Another beautiful quote of his: If in your problem you run into a difficulty involving mathematical logic, your problem is no good.
Brilliant asshole.
JJ, it's quite possible that I'm misunderstanding you just as much as you're misunderstanding me. Some posts back, I thought you were taking a jab at philosophy in general. If you weren't, fine. If you were, then as a humanities kind of guy, I thought I'd defend (or "justify," depending on one's terminology) it. No, I don't think academic philosophy is inane. I think some of it is inane. But not to the Absolutist degree that you think it is.

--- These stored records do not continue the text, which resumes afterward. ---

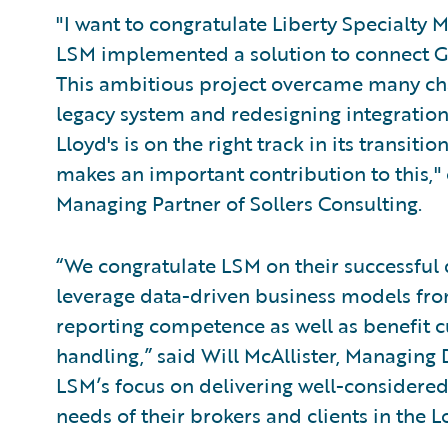
"I want to congratulate Liberty Specialty
LSM implemented a solution to connect Gu
This ambitious project overcame many cha
legacy system and redesigning integration
Lloyd's is on the right track in its transi
makes an important contribution to this
Managing Partner of Sollers Consulting.
“We congratulate LSM on their successful
leverage data-driven business models from
reporting competence as well as benefit
handling,” said Will McAllister, Managing
LSM’s focus on delivering well-considered
needs of their brokers and clients in the 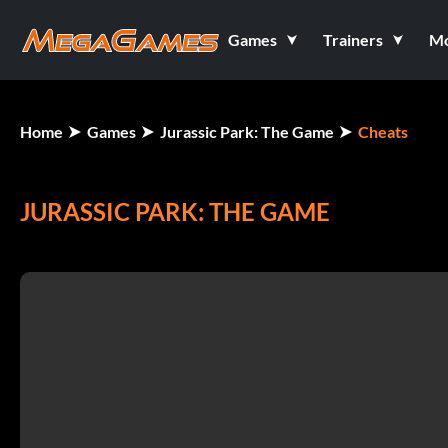
Games
Trainers
M
Home
Games
Jurassic Park: The Game
Cheats
JURASSIC PARK: THE GAME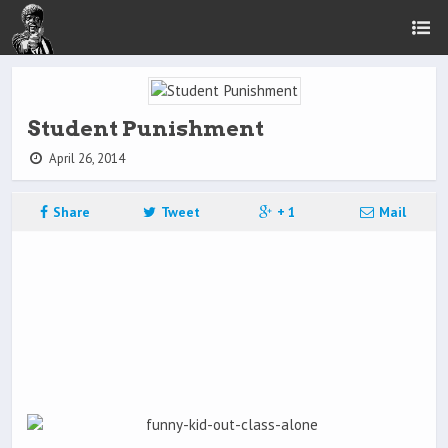
Student Punishment
April 26, 2014
Share
Tweet
+ 1
Mail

Perhaps I'm thinking of philosophy in the historiography of ideas sense, too. And perhaps you're referring to Sartre. But alas, JJ: if we ignore these nut jobs, then we can't respond intelligently to their absurdity and inanities. Fine, fine, fine, but what if other young minds (think French Youths, or American Youths for that matter) do purchase the absurdities as fact and truth. Well, when we come across them, we'd likely have a better arguement about, say, the craziness of Heidegger if we in fact read Being and Time (or was it Being on Time?).
If you want to build better Coanda engines, I think that's great too. But it's intellectual suicide to cut yourself off from what's going on in the periphery, academic/public/city council, or you name it.
Math is great, but also: how do you respond to math being a perfect system that tries to explain a world that is imperfect? And if you run into a difficulty involving mathematical logic, don't you guys go back to the drawing board and try to crunch formula in a different way? Isn't that a form of mathematical philosophy?
Maybe I'm missing something entirely, JJ. Please, in all honesty, let me know.
"i'm not touching this" apparently Versailles is tiring of its Onan
And if you run into a difficulty involving mathematical logic, don't you guys go back to the drawing board
well yeah, or you can just get drunk instead.
I'd opt for the latter too, Pepe. Then again, what about drunk equations?
By not touching this, AA, Pepe can still be Existential in that Sartre sort of way.